BRITTNIE B. answered • 09/09/19
Accounting and Math Tutor
This problem can be solved by creating a system of equations. The two unknown elements in this problem are the cost of the ribeye dinner and the cost of the salmon dinner. Therefore, we need to define our unknowns as follows:
X= cost of ribeye steak dinner
Y=cost of grilled salmon dinners
20x+18y=587.87
30x+6y=580.34
There are several methods that can be used to solve and find the values of both x and y (substitution, elimination by addition, elimination by subtracting, graphing, etc).

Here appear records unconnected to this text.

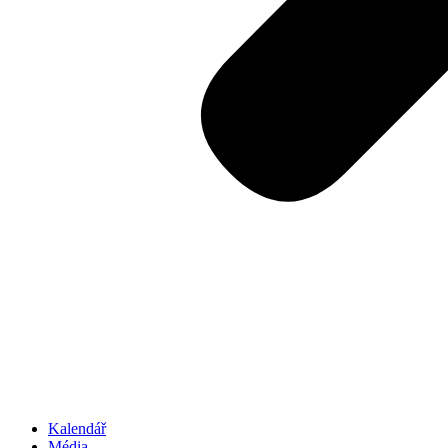
Kalendář
Média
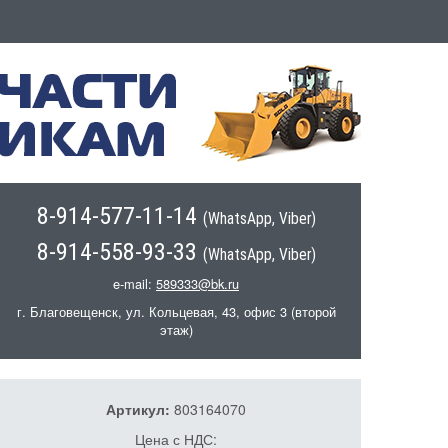
8-914-577-11-14
(WhatsApp, Viber)
8-914-558-93-33
(WhatsApp, Viber)
e-mail:
589333@bk.ru
г. Благовещенск, ул. Кольцевая, 43, офис 3 (второй
этаж)
Артикул:
803164070
Цена с НДС:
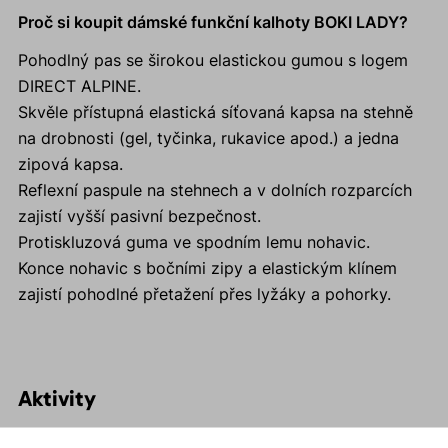
Proč si koupit dámské funkční kalhoty BOKI LADY?
Pohodlný pas se širokou elastickou gumou s logem
DIRECT ALPINE.
Skvěle přístupná elastická síťovaná kapsa na stehně
na drobnosti (gel, tyčinka, rukavice apod.) a jedna
zipová kapsa.
Reflexní paspule na stehnech a v dolních rozparcích
zajistí vyšší pasivní bezpečnost.
Protiskluzová guma ve spodním lemu nohavic.
Konce nohavic s bočními zipy a elastickým klínem
zajistí pohodlné přetažení přes lyžáky a pohorky.
Aktivity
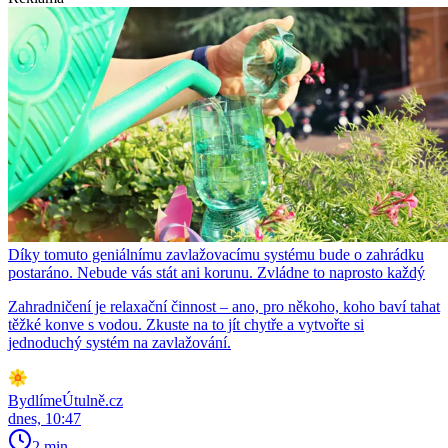
Díky tomuto geniálnímu zavlažovacímu systému bude o zahrádku
postaráno. Nebude vás stát ani korunu. Zvládne to naprosto každý
Zahradničení je relaxační činnost – ano, pro někoho, koho baví tahat
těžké konve s vodou. Zkuste na to jít chytře a vytvořte si
jednoduchý systém na zavlažování.
BydlímeÚtulně.cz
dnes, 10:47
2 min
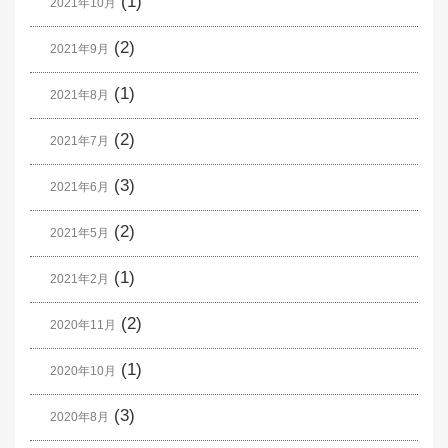
(1)
2021年10月
(2)
2021年9月
(1)
2021年8月
(2)
2021年7月
(3)
2021年6月
(2)
2021年5月
(1)
2021年2月
(2)
2020年11月
(1)
2020年10月
(3)
2020年8月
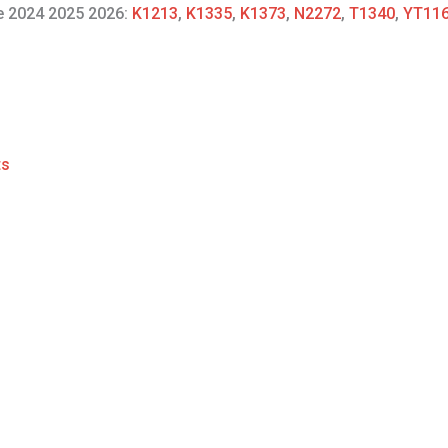
re 2024 2025 2026:
K1213
,
K1335
,
K1373
,
N2272
,
T1340
,
YT11
ts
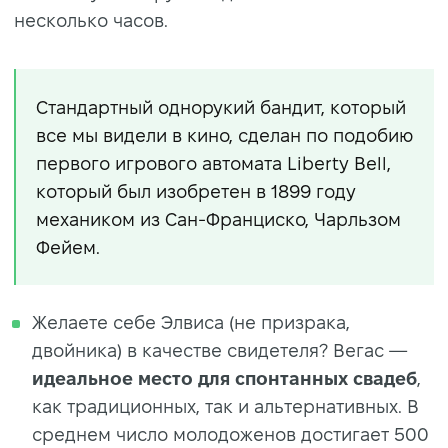
несколько часов.
Стандартный однорукий бандит, который
все мы видели в кино, сделан по подобию
первого игрового автомата Liberty Bell,
который был изобретен в 1899 году
механиком из Сан-Франциско, Чарльзом
Фейем.
Желаете себе Элвиса (не призрака,
двойника) в качестве свидетеля? Вегас —
идеальное место для спонтанных свадеб
,
как традиционных, так и альтернативных. В
среднем число молодоженов достигает 500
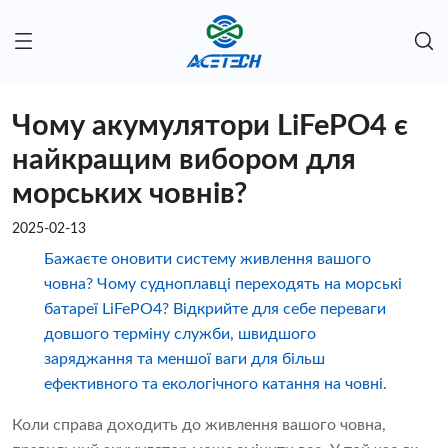
Чому акумулятори LiFePO4 є
найкращим вибором для
морських човнів?
2025-02-13
Бажаєте оновити систему живлення вашого
човна? Чому судноплавці переходять на морські
батареї LiFePO4? Відкрийте для себе переваги
довшого терміну служби, швидшого
заряджання та меншої ваги для більш
ефективного та екологічного катання на човні.
Коли справа доходить до живлення вашого човна,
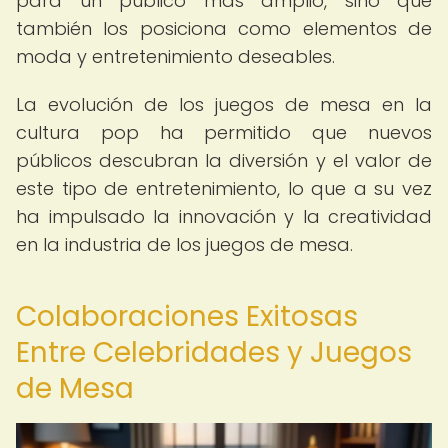
para un público más amplio, sino que
también los posiciona como elementos de
moda y entretenimiento deseables.
La evolución de los juegos de mesa en la
cultura pop ha permitido que nuevos
públicos descubran la diversión y el valor de
este tipo de entretenimiento, lo que a su vez
ha impulsado la innovación y la creatividad
en la industria de los juegos de mesa.
Colaboraciones Exitosas
Entre Celebridades y Juegos
de Mesa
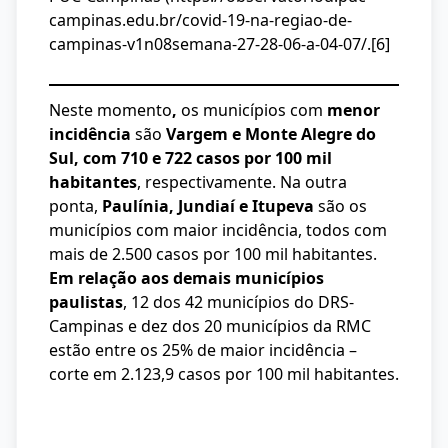
campinas.edu.br/covid-19-na-regiao-de-
campinas-v1n08semana-27-28-06-a-04-07/.
[6]
Neste momento
,
os municípios com
menor
incidência
são
Vargem e Monte Alegre do
Sul, com 710 e 722 casos por 100 mil
habitantes
, respectivamente. Na outra
ponta,
Paulínia, Jundiaí e Itupeva
são os
municípios com maior incidência, todos com
mais de 2.500 casos por 100 mil habitantes.
Em relação aos demais municípios
paulistas
, 12 dos 42 municípios do DRS-
Campinas e dez dos 20 municípios da RMC
estão entre os 25% de maior incidência –
corte em 2.123,9 casos por 100 mil habitantes.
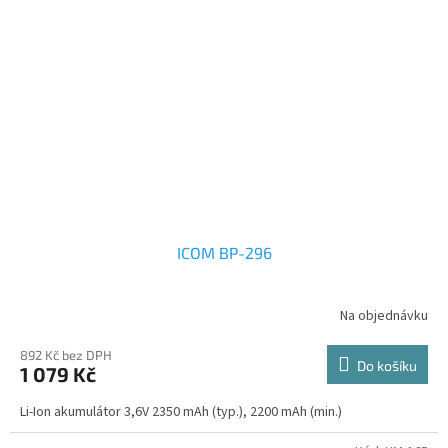
ICOM BP-296
Na objednávku
892 Kč bez DPH
Do košíku
1 079 Kč
Li-Ion akumulátor 3,6V 2350 mAh (typ.), 2200 mAh (min.)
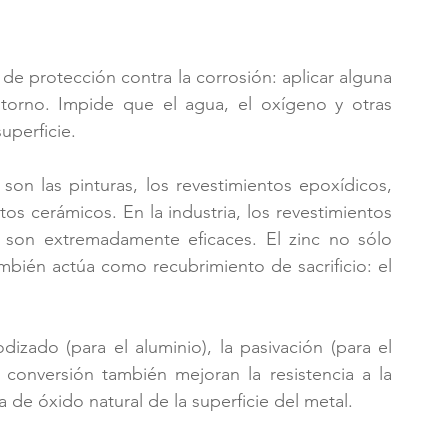
e protección contra la corrosión: aplicar alguna 
ntorno. Impide que el agua, el oxígeno y otras 
uperficie.
son las pinturas, los revestimientos epoxídicos, 
tos cerámicos. En la industria, los revestimientos 
- son extremadamente eficaces. El zinc no sólo 
mbién actúa como recubrimiento de sacrificio: el 
izado (para el aluminio), la pasivación (para el 
 conversión también mejoran la resistencia a la 
 de óxido natural de la superficie del metal.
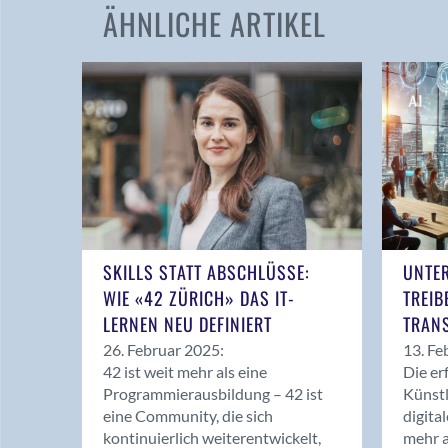
ÄHNLICHE ARTIKEL
SKILLS STATT ABSCHLÜSSE:
UNTE
WIE «42 ZÜRICH» DAS IT-
TREIB
LERNEN NEU DEFINIERT
TRAN
26. Februar 2025:
13. Fe
42 ist weit mehr als eine
Die er
Programmierausbildung – 42 ist
Künstl
eine Community, die sich
digita
kontinuierlich weiterentwickelt,
mehr a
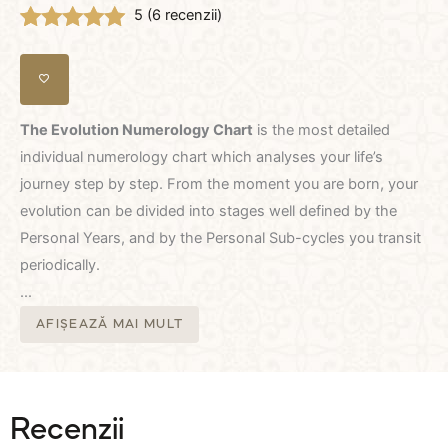
5 (
6
recenzii)
Evaluat la
6
5.00
din 5 pe
baza a
evaluări de la
clienți
The Evolution Numerology Chart
is the most detailed
individual numerology chart which analyses your life’s
journey step by step. From the moment you are born, your
evolution can be divided into stages well defined by the
Personal Years, and by the Personal Sub-cycles you transit
periodically.
...
AFIȘEAZĂ MAI MULT
Recenzii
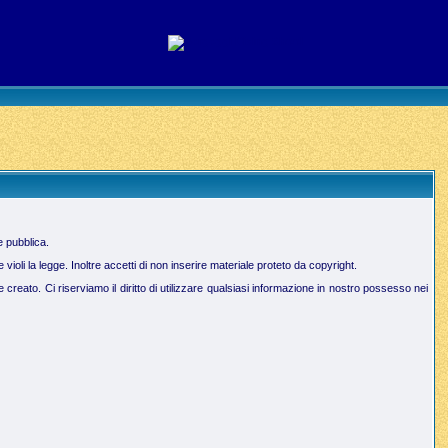
e pubblica.
oli la legge. Inoltre accetti di non inserire materiale proteto da copyright.
creato. Ci riserviamo il diritto di utilizzare qualsiasi informazione in nostro possesso nei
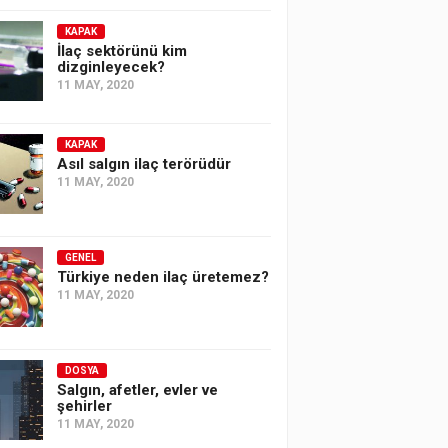
KAPAK
İlaç sektörünü kim
dizginleyecek?
11 MAY, 2020
KAPAK
Asıl salgın ilaç terörüdür
11 MAY, 2020
GENEL
Türkiye neden ilaç üretemez?
11 MAY, 2020
DOSYA
Salgın, afetler, evler ve
şehirler
11 MAY, 2020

I am going to demonstrate and solve this system of equation by using the elimination by subtraction method. The variable I want to eliminate is variable y.
20x+18y=587.87
30x+6y=580.34
To eliminate y by subtraction, I need the coefficient (basically the number in front of the variable) of y in both equations to be the same. Again, there is more than one approach to this. Since 18 is the coefficient of y in my first equation, I need to make 18 the coefficient of y in my second equation. I can do that by using the distributive property to multiply by second equation by 6. Please see below.
20x+18y=587.87-----> 20x+18y=587.87 ------> 20x+18y=587.87
30x+6y=580.34-----> 3(30x+6y)=3(580.34)------>90x+18y=1,741.02
Now, that both coefficients of y are 18, we can simply subtract to eliminate y.
20x+18y=587.87
90x+18y=1,741.02
-70x=--1,153.15
x=16.47
We now know that x (the price of the ribeye dinner) is roughly $16.47. What time being known, we can substitute $16.47 in the place of x in one of our original equations to solve for y (the value of the salmon dinner). Let use our first equation.
20x+18y=587.87
20(16.47)+18y=587.87
329.40+18y=587.87
329.40-329.40+18y=587.87-329.40
18y=258.47
18y/18=258.47/18
y=14.36
We now know that the cost of a salmon dinner is $14.36. Therefore, to answer your original question, the cost of a ribeye dinner is 16.47 (x) and the cost of a salmon dinner is 14.36 (y). To confirm that the answers are, in fact, correct; simply substitute the value of the variables into EACH equation in the system of equations.
System of Equations:
20x+18y=587.87 ==> (20)(16.47)+(18)(14.36)=587.87=329.47+258.40=587.87 (confirmed)
30x+6y=580.34 ==> (30)(16.47)+(6)(14.36)=580.34=494.21+86.13=580.34 (confirmed)
Both values for x and y have been confirmed as valid when substituted in each equation. Therefore, you are done with the problem.